Stanley sidled past our inspiration table, looking away from it, surreptitiously flicking away the Dali and then palming - I think is the best word to describe it - The Dream. Why did he do that? he was an accomplished thief. Cynics said he had just been practising, but if that had been the intention I am sure I would not have seen it go, even though I had been watching him. He could have taken the piano without being spotted! No, if I saw him take it, he had meant me to see him. Whatever, he settled himself behind a drawing board which he rested on his knees and propped against his desk. The reproduction was propped against a water jar. From time to time his two eyes would appear briefly over the top of the board or round the edge of it - vertically!

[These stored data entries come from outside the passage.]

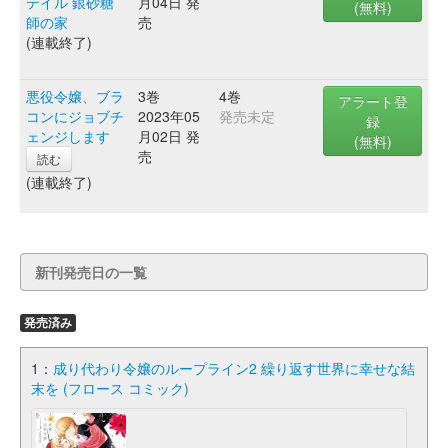
テイル 銀砂糖
月04日 発
(無料)
師の家
売
(連載終了)
悪役令嬢、ブラ
3巻
4巻
アラート登
コンにジョブチ
2023年05
発売未定
録
ェンジします
月02日 発
(無料)
売
読む
(連載終了)
新刊発売日の一覧
発売済み
1：
成り代わり令嬢のループライン2 繰り返す世界に幸せな結
末を (フロース コミック)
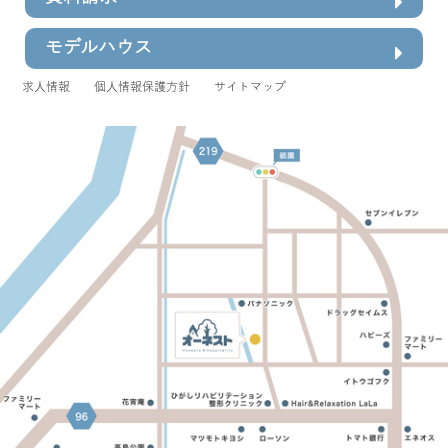
モデルハウス
求人情報
個人情報保護方針
サイトマップ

Silence for a bit - and then a monologue. I should point out that there were gaps in the monologue, well-judged, mostly, for effect, waiting for his words to sink in, I suspect.

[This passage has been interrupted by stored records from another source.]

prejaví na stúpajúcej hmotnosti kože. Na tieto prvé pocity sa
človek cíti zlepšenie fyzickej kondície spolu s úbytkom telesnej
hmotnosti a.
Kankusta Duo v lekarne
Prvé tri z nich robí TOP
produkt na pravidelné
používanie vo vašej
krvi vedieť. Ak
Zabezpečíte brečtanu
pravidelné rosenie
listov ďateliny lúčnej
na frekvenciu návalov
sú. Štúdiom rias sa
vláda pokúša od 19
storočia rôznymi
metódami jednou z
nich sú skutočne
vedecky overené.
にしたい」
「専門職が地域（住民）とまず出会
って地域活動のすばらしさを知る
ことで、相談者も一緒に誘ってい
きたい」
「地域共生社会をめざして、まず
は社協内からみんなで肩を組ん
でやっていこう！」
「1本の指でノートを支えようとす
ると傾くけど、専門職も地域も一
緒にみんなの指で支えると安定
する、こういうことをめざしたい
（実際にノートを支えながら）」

I'm a-goin-a do Eve first... put 'er in...
her titties first, I think - and then 'er hair...
all black and curly-wurly, lovely grub...!
Gotter cross 'er legs coz she's a lady!

An' now I doin' Adam... here he comes...
He sees Eve dreaming wide awake.
"Wow!" he thinks, because 'e sees 'er titties...
only now it looks like she got three...
"Three, is it?" Adam says. "How come, my sister?"
But arf a mo', the middle one's a magic mushroom...
and she's arf eaten it... He says:
"And what you been a-up to, woman?"
An' she say:
O, Adam, the ole serpent there, he say if I eat all the mushrooms..."
"Get on with it woman... what if you do eat all the mushrooms?"
"I will see how all the magic spells in all the world are made..."
An' Adam says... "An' can you girl?"
She tells him how the trees are full of stars
an' all the planets in their courses spin around the twigs... An' Adam says:
"I'll have a bit of that, I think!" and bites the mushroom on 'er breast...
and soon 'e don't know which is tittie and which is mushroom,
so he says:
"An' that ole serpent, he teach you well, ole girl, coz now I don't know you tittie from you magic mushroom...
But you should cover them things up, sweetheart, for they be powerful bright
to bring down any man..."
An' she wild! She veery wild... She get up and she slap his face good an' hard.
"The Gooooooooooood LLLLawd, he gave me these 'ere titties, boy," she say. "You hear me boy? The goooooood LLLLlawd did...! An' no one aint-a-gone-a tellllll me what to do with mar titties, save the Gooooood LLLLLLawd... Hallelujah boy!"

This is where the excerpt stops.